From orange peel to orange peel, it usually goes through four steps: peeling, flipping, drying, and aging.
Peeling: Refers to using a small knife to cut open an orange and remove its peel.
Peeling: Refers to placing the peeled orange peel in a well ventilated area to dry during clear weather, allowing it to naturally lose moisture and soften before flipping to turn the orange white outward.
Dry peel and aging: Dry peel refers to the natural drying or direct drying of peeled orange peel, which is placed in a container and then placed in a cool and dry place for natural aging. Only tangerine peel that has aged for 3 years or more under natural conditions can achieve medicinal effects.
Myth 2: Using fermented soybeans instead of light fermented soybeans.

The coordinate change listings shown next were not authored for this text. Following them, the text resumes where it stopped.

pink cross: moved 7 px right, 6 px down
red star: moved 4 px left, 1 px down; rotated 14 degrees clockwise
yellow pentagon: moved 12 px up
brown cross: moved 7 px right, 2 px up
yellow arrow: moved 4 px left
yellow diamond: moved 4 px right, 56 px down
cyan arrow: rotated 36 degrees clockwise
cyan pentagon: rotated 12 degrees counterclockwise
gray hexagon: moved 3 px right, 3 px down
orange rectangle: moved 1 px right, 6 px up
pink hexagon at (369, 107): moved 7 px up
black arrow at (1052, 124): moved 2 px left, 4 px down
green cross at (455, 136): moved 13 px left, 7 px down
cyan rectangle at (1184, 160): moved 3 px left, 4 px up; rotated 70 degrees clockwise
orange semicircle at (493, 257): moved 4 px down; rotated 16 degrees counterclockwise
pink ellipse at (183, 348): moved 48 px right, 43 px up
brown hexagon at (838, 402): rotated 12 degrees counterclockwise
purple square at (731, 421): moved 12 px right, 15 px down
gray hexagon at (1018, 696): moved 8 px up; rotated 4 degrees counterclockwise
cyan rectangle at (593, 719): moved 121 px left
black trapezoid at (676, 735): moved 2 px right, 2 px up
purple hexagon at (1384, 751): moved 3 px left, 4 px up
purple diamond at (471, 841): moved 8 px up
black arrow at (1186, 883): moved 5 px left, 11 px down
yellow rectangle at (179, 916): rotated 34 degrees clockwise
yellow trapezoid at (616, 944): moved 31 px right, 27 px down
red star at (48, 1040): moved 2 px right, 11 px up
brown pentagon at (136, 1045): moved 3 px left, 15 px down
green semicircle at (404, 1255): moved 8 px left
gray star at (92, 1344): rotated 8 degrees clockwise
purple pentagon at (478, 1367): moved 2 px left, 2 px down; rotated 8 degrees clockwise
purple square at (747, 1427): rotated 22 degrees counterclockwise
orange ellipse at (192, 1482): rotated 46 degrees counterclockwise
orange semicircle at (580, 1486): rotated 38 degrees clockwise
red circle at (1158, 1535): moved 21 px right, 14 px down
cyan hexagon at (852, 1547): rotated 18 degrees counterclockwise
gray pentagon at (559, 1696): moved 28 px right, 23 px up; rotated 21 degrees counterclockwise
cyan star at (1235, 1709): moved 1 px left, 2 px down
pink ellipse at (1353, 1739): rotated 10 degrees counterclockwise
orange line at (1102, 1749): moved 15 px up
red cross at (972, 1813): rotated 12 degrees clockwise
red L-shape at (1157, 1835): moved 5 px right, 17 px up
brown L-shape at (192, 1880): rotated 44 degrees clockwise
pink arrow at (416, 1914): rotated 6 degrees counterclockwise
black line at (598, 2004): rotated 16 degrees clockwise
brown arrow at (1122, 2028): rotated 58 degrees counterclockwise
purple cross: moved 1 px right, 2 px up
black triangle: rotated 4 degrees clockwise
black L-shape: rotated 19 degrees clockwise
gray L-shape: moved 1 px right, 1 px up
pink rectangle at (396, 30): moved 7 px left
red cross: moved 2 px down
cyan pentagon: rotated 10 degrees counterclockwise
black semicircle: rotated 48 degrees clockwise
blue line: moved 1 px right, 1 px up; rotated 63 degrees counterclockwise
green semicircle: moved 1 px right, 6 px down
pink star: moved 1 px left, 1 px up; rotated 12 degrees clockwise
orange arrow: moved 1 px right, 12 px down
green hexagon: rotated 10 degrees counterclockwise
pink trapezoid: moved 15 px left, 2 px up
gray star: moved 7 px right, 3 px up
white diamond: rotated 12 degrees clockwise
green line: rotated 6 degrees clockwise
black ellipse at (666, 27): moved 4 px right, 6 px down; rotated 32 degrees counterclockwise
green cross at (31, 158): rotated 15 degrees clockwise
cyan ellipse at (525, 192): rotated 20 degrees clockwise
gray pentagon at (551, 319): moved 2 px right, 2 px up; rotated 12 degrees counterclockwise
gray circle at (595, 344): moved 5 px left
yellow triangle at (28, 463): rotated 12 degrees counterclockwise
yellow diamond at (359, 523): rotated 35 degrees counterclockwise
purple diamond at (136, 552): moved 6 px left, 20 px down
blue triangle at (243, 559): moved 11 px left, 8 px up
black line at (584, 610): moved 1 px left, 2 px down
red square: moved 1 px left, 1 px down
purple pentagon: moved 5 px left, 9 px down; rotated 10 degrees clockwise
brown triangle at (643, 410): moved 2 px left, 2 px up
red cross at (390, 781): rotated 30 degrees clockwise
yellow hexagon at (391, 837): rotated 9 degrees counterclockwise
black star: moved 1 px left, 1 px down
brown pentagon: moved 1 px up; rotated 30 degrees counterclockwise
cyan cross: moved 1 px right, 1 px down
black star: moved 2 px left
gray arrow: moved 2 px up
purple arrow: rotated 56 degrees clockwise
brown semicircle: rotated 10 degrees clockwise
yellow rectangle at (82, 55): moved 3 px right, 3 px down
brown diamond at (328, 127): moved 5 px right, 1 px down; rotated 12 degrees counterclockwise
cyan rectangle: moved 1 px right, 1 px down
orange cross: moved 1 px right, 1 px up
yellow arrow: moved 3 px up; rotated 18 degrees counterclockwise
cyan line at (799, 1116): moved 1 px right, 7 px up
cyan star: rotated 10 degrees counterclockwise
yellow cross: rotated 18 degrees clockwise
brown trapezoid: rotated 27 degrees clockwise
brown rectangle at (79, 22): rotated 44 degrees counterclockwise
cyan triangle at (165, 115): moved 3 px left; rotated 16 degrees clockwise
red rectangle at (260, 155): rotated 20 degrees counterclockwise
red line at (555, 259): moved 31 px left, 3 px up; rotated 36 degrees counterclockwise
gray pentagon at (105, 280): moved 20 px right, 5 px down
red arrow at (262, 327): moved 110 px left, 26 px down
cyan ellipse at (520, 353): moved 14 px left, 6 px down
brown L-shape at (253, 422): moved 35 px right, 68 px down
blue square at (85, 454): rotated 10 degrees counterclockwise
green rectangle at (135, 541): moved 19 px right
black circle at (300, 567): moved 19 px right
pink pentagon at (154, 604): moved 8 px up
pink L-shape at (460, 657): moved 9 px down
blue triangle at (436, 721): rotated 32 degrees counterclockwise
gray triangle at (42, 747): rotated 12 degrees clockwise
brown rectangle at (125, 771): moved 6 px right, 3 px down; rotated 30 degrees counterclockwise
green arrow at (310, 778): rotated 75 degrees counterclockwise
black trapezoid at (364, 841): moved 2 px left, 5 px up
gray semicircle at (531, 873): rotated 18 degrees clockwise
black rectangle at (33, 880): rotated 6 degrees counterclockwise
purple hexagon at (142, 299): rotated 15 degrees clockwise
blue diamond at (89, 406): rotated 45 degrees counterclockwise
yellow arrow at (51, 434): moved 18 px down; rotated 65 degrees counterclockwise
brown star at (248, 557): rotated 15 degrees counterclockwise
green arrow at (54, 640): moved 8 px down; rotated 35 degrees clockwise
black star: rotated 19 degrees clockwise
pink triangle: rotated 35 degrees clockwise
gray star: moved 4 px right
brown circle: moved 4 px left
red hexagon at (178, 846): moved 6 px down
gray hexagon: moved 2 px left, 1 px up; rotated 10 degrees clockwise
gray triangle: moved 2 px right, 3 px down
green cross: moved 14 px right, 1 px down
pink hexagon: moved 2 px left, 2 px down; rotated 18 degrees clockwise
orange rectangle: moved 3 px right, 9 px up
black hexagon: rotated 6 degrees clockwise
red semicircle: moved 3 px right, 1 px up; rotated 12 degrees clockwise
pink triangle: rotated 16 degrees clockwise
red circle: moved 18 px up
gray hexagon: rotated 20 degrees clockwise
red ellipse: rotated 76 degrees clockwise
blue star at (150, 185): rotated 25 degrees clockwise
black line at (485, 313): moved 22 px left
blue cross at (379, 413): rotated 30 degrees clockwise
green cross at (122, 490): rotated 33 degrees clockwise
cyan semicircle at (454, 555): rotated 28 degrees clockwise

Douchi is a common seasoning in the kitchen and an essential accessory for cooking many delicious foods. Homemade Douchi is also a good choice. Household fermented soybeans have a salty taste, which is slightly different from the traditional Chinese medicine "light fermented soybeans".
In ancient times, there was no obvious difference between fermented soybeans and light fermented soybeans, and traditional Chinese medicine was not clearly labeled. Since the Ming Dynasty, doctors have come to realize the differences in medicinal properties between light fermented soybeans and fermented soybeans. In addition, the methods of preparing light fermented soybeans vary across the country, and to this day, there is still controversy about the cold and hot nature of light fermented soybeans. Some light fermented soybeans are prepared using Qingwen Jiedu Tang and Artemisia annua, which can be said to be "a medicine is a prescription".
Therefore, fermented soybeans and light fermented soybeans are not only the difference between salty and non salty. If you happen to not have light fermented soybeans when prescribing the medicine, you should not use household fermented soybeans as a substitute. Instead, ask a doctor and go to a reliable medical institution or pharmacy to dispense the medicine.
Myth 3: Using fruit papaya instead of traditional Chinese medicine papaya.
According to the Chinese Pharmacopoeia, the traditional Chinese medicine papaya originates from the dried and nearly mature fruit of the Rosaceae plant, Malus hypoglauca. The fruit we eat daily, papaya, was originally named "papaya" and comes from the mature fruit of the papaya family and genus. These two types of "papaya" come from different sources and have vastly different traits, and of course, they cannot be replaced by each other.
Myth 4: Mistakenly mistaking the vegetable Chuan Xin Lian for
Chinese medicine Chuanxinlian.
Chinese medicine Chuanxinlian.
Myth 5: Mistaking lilac for clove.
The famous stew seasoning clove is one of the medicinal and edible homologous varieties announced by the National Health Commission, which comes from the dried flower buds of the myrtle plant clove. This plant originated in Malaysia, Indonesia, and other places, and is now also cultivated in China.
The ground cloves we usually use for stewing meat are called "male cloves", with a fragrant aroma that can warm the stomach and stop vomiting. The lilacs that bloom in the yard in spring are ornamental plants, and flowers cannot be used as medicine or seasoning. But the leaves of lilac can be used as medicine, with the effects of promoting dampness and reducing yellowing. (Note: The efficacy is different and cannot be mixed!)
Myth 6: Using raw honey directly for homemade decoctions.